Michael C. Hanley: I can’t — this is TUG. I can’t speak for what our competitors are doing relative to their CapEx or how much it costs them to build these greenfield facilities. I can just tell you the success we’ve had on contracting with our brownfield economics it’s there. You have to remind yourself as well that Enterprise Mont Belvieu is the pricing point for, call it, over 95% of total NGL production in the United States. That’s another competitive advantage we have. And our customers are there to continue to take the LPG exports from our facility at a competitive fee.
A. James Teague: I think it’s worth noting that we’ve been dealing in the international market since 1983 when we put in an import facility and since 1999 when we built our export facility. We’ve created a lot of strong relationships, and we’ve performed. So I don’t think — I think we’ve got a rather sticky customer base tied to what we’ve been able to do in the past.
Jason Daniel Gabelman: Okay. And my follow-up is, unfortunately, a topic that has also been already asked on, which is capital allocation. And I guess the question is the midstream sector broadly has had multiple expansion given all of the growth opportunities that they’ve been pursuing over the past couple of years.

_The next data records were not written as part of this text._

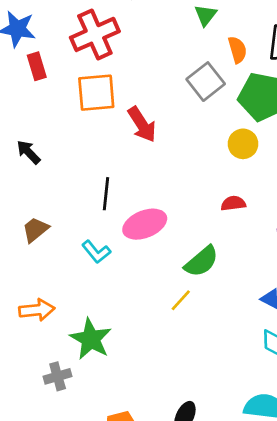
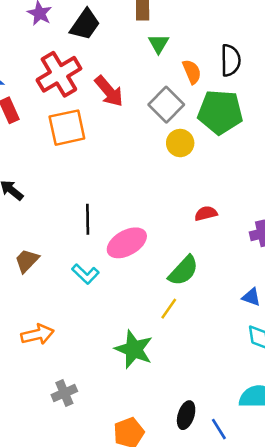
red arrow: (142, 124) -> (109, 91), moved
yellow circle: (243, 144) -> (180, 143), moved
green star: (91, 339) -> (134, 349), moved

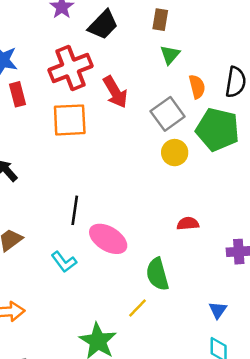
pink ellipse: (127, 243) -> (108, 239), turned 51
green semicircle: (183, 271) -> (157, 274), turned 112
blue triangle: (251, 297) -> (218, 310), turned 36

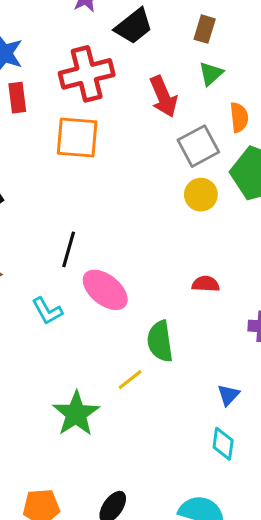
red arrow: (115, 92) -> (163, 97), moved

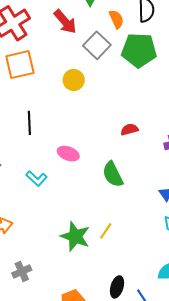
yellow circle: (201, 195) -> (74, 80), moved
black line: (69, 249) -> (29, 123), moved
pink ellipse: (105, 290) -> (68, 154), size x0.7
yellow line: (130, 380) -> (106, 231), moved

And as you think about capital allocation moving forward, how important is it to continue to have a robust growth backlog that really competes with other companies in the industry to continue to attract equity investment? And how much does that kind of frame your strategic decisions on capital allocation moving forward?
A. James Teague: Do you want to take it?
W. Randall Fowler: Yes. Let me I think, first, we feel like we’re in a good place, the basins that we operate in, focus on the Permian, focus on the Haynesville, the sectors that we support, the downstream sectors, petchem is a little soft right now. But again, they’ll cycle through this. So we like our footprint. We like where we are. We think we’ll have bolt-on opportunities from an organic standpoint and inorganic standpoint as opportunities arise. When you come back in, especially look over the last 2024 and 2025, our CapEx did step up, but a lot of that was a step change in capacity to be able to come in and be able to support the growth of our E&P customers coming out of the Permian. So I think we’re in good shape there.
I think we’ve got some low-cost expansions that we can do on some of those assets that are coming into service. And we’re here for the next couple of years anyway at that $2 billion, $2.5 billion, our job is to keep our system reliable, keep it up, and we should throw off a lot of cash flow from those businesses. And where we see opportunities to deploy it, we will. But honestly, I think discretionary free cash flow is really about to take a step up in 2026, 2027, and that will give us an opportunity to come and return more capital to our investors.
Operator: Thank you. I would now like to turn the conference back to Libby Strait for closing remarks. Madam?
Libby Strait: Thank you to our participants for joining us today. That concludes our remarks. Have a good day.
Operator: This concludes today’s conference call. Thank you for participating. You may now disconnect.